AWK change field separator multiple times - regex
I have the following sample code below; for ease of testing I have combined the text of a few files into one. Usually this script would use the find command to filter through each subdirectory looking for versions.tf and run AWK on each one.
terraform {
required_providers {
azurerm = {
source = "hashicorp/azurerm"
version = "> 2.0.0"
}
}
required_version = ">= 0.13"
}
terraform {
required_providers {
luminate = {
source = "terraform.example.com/nbs/luminate"
version = "1.0.8"
}
azurerm = {
source = "hashicorp/azurerm"
version = "2.40.0"
}
random = {
source = "hashicorp/random"
}
template = {
source = "hashicorp/template"
}
}
required_version = ">= 0.13"
}
terraform {
required_providers {
azurerm = {
source = "hashicorp/azurerm"
version = ">=2.38.0, < 3.0.0"
}
luminate = {
source = "terraform.example.com/nbs/luminate"
version = "1.0.8"
}
random = {
source = "hashicorp/random"
version = "3.0.0"
}
null = {
source = "hashicorp/null"
version = "3.0.0"
}
}
required_version = ">= 0.13"
}
My original AWK script looked like this:
/^[[:space:]]{2,2}required_providers/,/^[[:space:]]{2,2}}$/ {
gsub("\"", "")
if ($0 ~ /[[:alpha:]][[:space:]]=[[:space:]]\{/) {
pr = $1
}
if ($0 ~ /version[[:space:]]=[[:space:]]/) {
printf("%s %s\n", pr, $3)
}
}
Which would print out the following:
azurerm > # note this
luminate 1.0.8
azurerm 2.40.0
azurerm >=2.38.0, # note this
luminate 1.0.8
random 3.0.0
null 3.0.0
When people submitted code to the repo the versions line would normally not contain spaces inbetween the " and I would be fine, however this is tending not to be the case lately. So therefore my script messes up on the two lines noted above.

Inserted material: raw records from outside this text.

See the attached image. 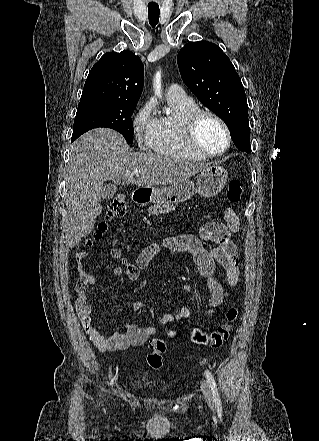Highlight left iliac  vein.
Wrapping results in <instances>:
<instances>
[{
  "mask_svg": "<svg viewBox=\"0 0 319 441\" xmlns=\"http://www.w3.org/2000/svg\"><path fill=\"white\" fill-rule=\"evenodd\" d=\"M201 391H202V393H203V395H204V398H205V400H206L208 406H209L211 409H213V407H214V402H213L212 393H211V390H210V388H209V385H208L205 381H202V382H201Z\"/></svg>",
  "mask_w": 319,
  "mask_h": 441,
  "instance_id": "4c4485c4",
  "label": "left iliac vein"
}]
</instances>
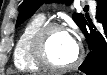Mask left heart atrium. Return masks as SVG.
I'll use <instances>...</instances> for the list:
<instances>
[{
  "instance_id": "1",
  "label": "left heart atrium",
  "mask_w": 107,
  "mask_h": 75,
  "mask_svg": "<svg viewBox=\"0 0 107 75\" xmlns=\"http://www.w3.org/2000/svg\"><path fill=\"white\" fill-rule=\"evenodd\" d=\"M67 35L70 39V41L77 46V40H78V35H77V30L75 27H72L69 29L67 32Z\"/></svg>"
}]
</instances>
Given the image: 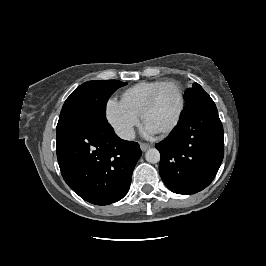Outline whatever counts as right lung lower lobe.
Here are the masks:
<instances>
[{
	"mask_svg": "<svg viewBox=\"0 0 266 266\" xmlns=\"http://www.w3.org/2000/svg\"><path fill=\"white\" fill-rule=\"evenodd\" d=\"M61 174L84 200L108 205L122 199L142 152L139 144L120 139L106 120H93L56 142Z\"/></svg>",
	"mask_w": 266,
	"mask_h": 266,
	"instance_id": "right-lung-lower-lobe-1",
	"label": "right lung lower lobe"
}]
</instances>
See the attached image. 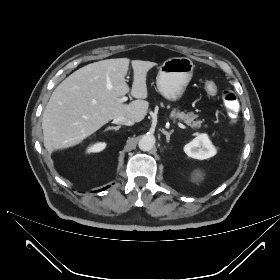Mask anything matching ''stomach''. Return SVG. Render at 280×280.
I'll return each mask as SVG.
<instances>
[{"label": "stomach", "mask_w": 280, "mask_h": 280, "mask_svg": "<svg viewBox=\"0 0 280 280\" xmlns=\"http://www.w3.org/2000/svg\"><path fill=\"white\" fill-rule=\"evenodd\" d=\"M194 70V64L188 57L167 59L159 67L156 77L158 92L167 100L176 102L183 96Z\"/></svg>", "instance_id": "stomach-1"}]
</instances>
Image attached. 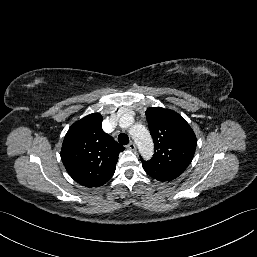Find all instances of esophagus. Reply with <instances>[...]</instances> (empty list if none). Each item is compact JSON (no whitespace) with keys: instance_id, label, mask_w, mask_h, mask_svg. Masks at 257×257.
Returning <instances> with one entry per match:
<instances>
[{"instance_id":"1","label":"esophagus","mask_w":257,"mask_h":257,"mask_svg":"<svg viewBox=\"0 0 257 257\" xmlns=\"http://www.w3.org/2000/svg\"><path fill=\"white\" fill-rule=\"evenodd\" d=\"M127 149L131 150V151H135L136 150V145L134 142H130L128 145H127Z\"/></svg>"}]
</instances>
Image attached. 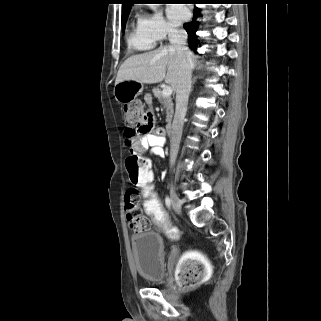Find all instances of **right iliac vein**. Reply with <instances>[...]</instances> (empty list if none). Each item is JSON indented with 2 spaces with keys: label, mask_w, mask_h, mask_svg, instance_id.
<instances>
[{
  "label": "right iliac vein",
  "mask_w": 321,
  "mask_h": 321,
  "mask_svg": "<svg viewBox=\"0 0 321 321\" xmlns=\"http://www.w3.org/2000/svg\"><path fill=\"white\" fill-rule=\"evenodd\" d=\"M170 198H171V202H172L174 210L177 213H180L181 212V200L178 197L173 185L170 186Z\"/></svg>",
  "instance_id": "63e3f726"
}]
</instances>
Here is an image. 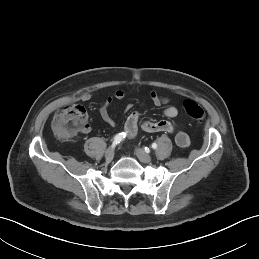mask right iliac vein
<instances>
[{"mask_svg":"<svg viewBox=\"0 0 259 259\" xmlns=\"http://www.w3.org/2000/svg\"><path fill=\"white\" fill-rule=\"evenodd\" d=\"M114 158V148L110 147L105 152V159L107 162H111Z\"/></svg>","mask_w":259,"mask_h":259,"instance_id":"right-iliac-vein-1","label":"right iliac vein"}]
</instances>
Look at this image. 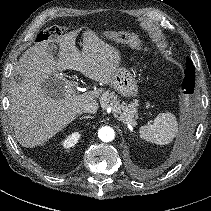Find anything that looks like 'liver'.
Returning <instances> with one entry per match:
<instances>
[{
	"label": "liver",
	"instance_id": "6515ba94",
	"mask_svg": "<svg viewBox=\"0 0 211 211\" xmlns=\"http://www.w3.org/2000/svg\"><path fill=\"white\" fill-rule=\"evenodd\" d=\"M79 31H70L54 40L60 47L57 59L48 52L49 41H45L27 49L14 68L9 96L10 121L24 147L32 148L46 142L81 114L86 103H97L102 93L98 89L66 95L65 85L71 83L62 79L64 89L57 98L51 97L43 85L51 77H59L58 72L80 71L94 81L112 85L120 68L119 51L91 29H86L80 53L75 42Z\"/></svg>",
	"mask_w": 211,
	"mask_h": 211
}]
</instances>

I noted in a book that I've been reading where I can change the Field Separator multiple times in a script (https://www.packtpub.com/product/learning-awk-programming/9781788391030):
Now, to switch between two different FS, we can perform the following:
$ vi fs1.awk
{
if ($1 == "#entry")
{ FS=":"; }
else if ($1 == "#exit")
{ FS=" "; }
else
{ print $2 }
}
I have tried this in my script, but it doesn't work. I can only assume that it's because I'm trying to perform the switch in nested functions?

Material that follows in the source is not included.